Encryption and Authentication Quiz

Understanding Encryption and Authentication for Securing Data Transmissions

• Encryption protects data by scrambling it with a randomly generated passcode, called an encryption key.
• Authentication is the process of determining if a claim is true using a secret or piece of evidence called a “factor”.
• Authentication is followed by authorization, which grants access to the user.
• Multiple factors can be used to make it harder for a bad actor to gain access, such as two-factor authentication.
• In cloud applications, public-key encryption is used, which uses two keys: one to encrypt the data and one to decrypt it.

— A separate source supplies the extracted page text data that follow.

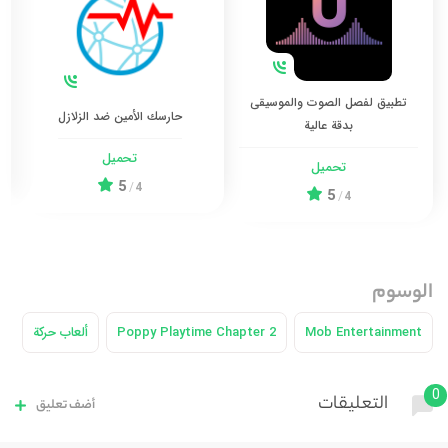
تطبيق لفصل الصوت والموسيقى
حارسك الأمين ضد الزلازل
بدقة عالية
تحميل
تحميل
5
/
4
5
/
4
الوسوم
Mob Entertainment
Poppy Playtime Chapter 2
ألعاب حركة
0
التعليقات
أضف تعليق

• Public keys are often publicly available, but private keys must be kept secret.
• Attackers can steal private keys or trick the sender into using the wrong public key with a Man-in-the-Middle attack.
• Encryption authentication prevents attacks with digital signatures unique to each party.
• SSL/TLS uses a trustworthy Certificate Authority (CA) to verify each party and handle encryption key management automatically.
• Anyone moving data through a network should use secure, authenticated, and industry-accepted encryption mechanisms.
• Sensitive data should be encrypted when transmitted across networks to protect against eavesdropping by unauthorized users.
• Recommendations for strategies to encrypt and authenticate users include web traffic over SSL, email encryption with PGP or S/MIME, and application or network level encryption for non-web traffic.